For SDSU Guardian Scholar, graduation was a group effort

Vanessa Villarreal’s network of counselors, a nonprofit, a university administrator and her daughter were all essential sources of support.

Tuesday, May 14, 2024
SDSU grad Vanessa Villarreal smiles in a portrait photograph
SDSU graduate Vanessa Villarreal credits her young daughter for motivating her to complete her degree.

Vanessa Villarreal had a message for her fellow Guardian Scholars graduates at a dinner honoring the program’s 2024 graduates last month: You are enough. 

It’s a mantra she has quietly repeated to herself over the past four years as she’s completed her undergraduate degree through studies at MiraCosta College, California State University, San Marcos and finally at San Diego State University.

The steady affirmational drumbeat helped her overcome a tumultuous upbringing who faced multiple foster placements, drug addiction, domestic violence and physical abuse and her own criminal charges that landed her in juvenile detention and rehabilitation facilities. 

“Just like me you are enough, you are worthy and you are capable of breaking those strings that bind to your past,” Villarreal said in her speech. 

Villarreal graduated from SDSU, her dream school since she was a child, with a bachelor’s degree in psychology. After a brief sabbatical, she plans to return to CSUSM where she began her undergraduate career to pursue her master’s degree in social work.
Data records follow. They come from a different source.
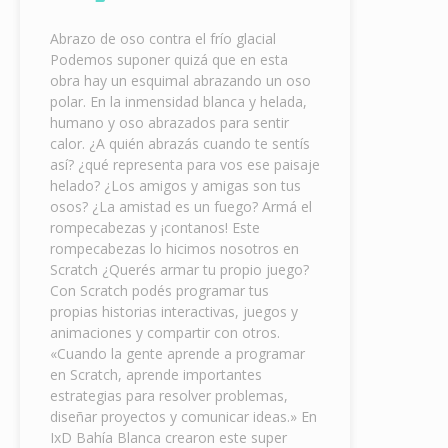
Abrazo de oso contra el frío glacial
Podemos suponer quizá que en esta
obra hay un esquimal abrazando un oso
polar. En la inmensidad blanca y helada,
humano y oso abrazados para sentir
calor. ¿A quién abrazás cuando te sentís
así? ¿qué representa para vos ese paisaje
helado? ¿Los amigos y amigas son tus
osos? ¿La amistad es un fuego? Armá el
rompecabezas y ¡contanos! Este
rompecabezas lo hicimos nosotros en
Scratch ¿Querés armar tu propio juego?
Con Scratch podés programar tus
propias historias interactivas, juegos y
animaciones y compartir con otros.
«Cuando la gente aprende a programar
en Scratch, aprende importantes
estrategias para resolver problemas,
diseñar proyectos y comunicar ideas.» En
IxD Bahía Blanca crearon este super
“It’s unreal, I didn’t see myself in this situation; I couldn’t possibly fathom graduating from the university of my dreams,” Villarreal said. 

Villarreal — whose mother was sentenced to 15 years to life in prison after giving birth to her and whose father died 18 months later — lived with various family members in San Diego and Los Angeles counties before being arrested and convicted of felony assault at age 12. She served two years in juvenile facilities in Los Angeles County and upon release was allowed to return to San Diego County.

Struggling with addiction and crime, Villarreal said a judge ordered her to a rehabilitation program in Descanso at age 17, with the threat of sending her to the California Youth Authority until she was 25 if she did not complete the program.

Villarreal said the program, the now-defunct Phoenix House, proved to be a turning point, and, with the assistance of the counselors there, she graduated from the program in less than a year. 

“It wasn’t easy,” she said. “(My counselors) told me they weren’t going (to) let me go to YA, and they didn’t let me go. Eventually I turned my behavior around,” she said. 

Villarreal became pregnant in 2013 and spent the next six years raising her daughter while working at various jobs. She realized, however, that she wanted more than just menial employment. Education, she thought, was the key to her future. 

In 2017, she received support that would help make her education dreams possible: she was accepted into her first transitional housing program through North County-based Lifeline Community Services, a nonprofit that provides support services for low-income residents in the region and housing for young adults transitioning out of foster care. 

Vanessa Villarreal
SDSU Class of 2024
“I hope that I will feel accomplished, that the smaller little girl version of me that didn’t think I would amount to this, feels complete.”

“That lifted a huge burden, which allowed me to start gearing up toward doing what some people told me I’d never be able to do, which was pursue higher education,” Villarreal said. 

She earned her associate’s degree from MiraCosta College in fall 2021. Although waitlisted at her dream school SDSU, she joined CSUSM for the spring 2022 semester to pursue her bachelor’s degree.

It was during her time there as a Youth2Youth peer mentor that she gave a speech at a gala for Promises2Kids, a nonprofit that serves the county’s foster youth. That speech caught the attention of J. Luke Wood, former vice president of SDSU Student Affairs and Campus Diversity and now Sacramento State University president, who was in attendance. 

Villarreal was accepted to SDSU as a transfer student for fall 2022 and joined Guardian Scholars, a program under the The Office of Educational Opportunity Programs, Outreach and Success that provides support to students who are current or former foster youth or wards of the court, have been under legal guardianship or are unaccompanied homeless youth. 

“My vocabulary is not large enough to capture and articulate Vanessa's experience and accomplishments,” said Bryan Spencer, the assistant director of Guardian Scholars. “Vanessa's student experience is an example when a student's resilience and determination is expressed and inspires our staff to be the best we can for them,” Spencer said. 

For Villarreal, the motivation to improve her life came in the form of her daughter who she had at 18. Villarreal said her daughter is a high-achieving student preparing to start middle school.

“I crave success because not only am I a former foster youth, I am a mother. And when I became a mother, I knew that I never wanted my daughter to endure anything resembling my childhood,” Villarreal said. “I want so much more for her.”

Villarreal said she became overwhelmed thinking about Commencement exercises and her journey to get there.

“I am probably going to cry, not going to lie, but I’m going to try to not cry so I won’t mess up my makeup,” Villarreal said before the weekend event. “I hope that I will feel accomplished, that the smaller little girl version of me that didn’t think I would amount to this, feels complete. I want her to know that my past doesn’t define who I am, regardless of where I am. I am enough.”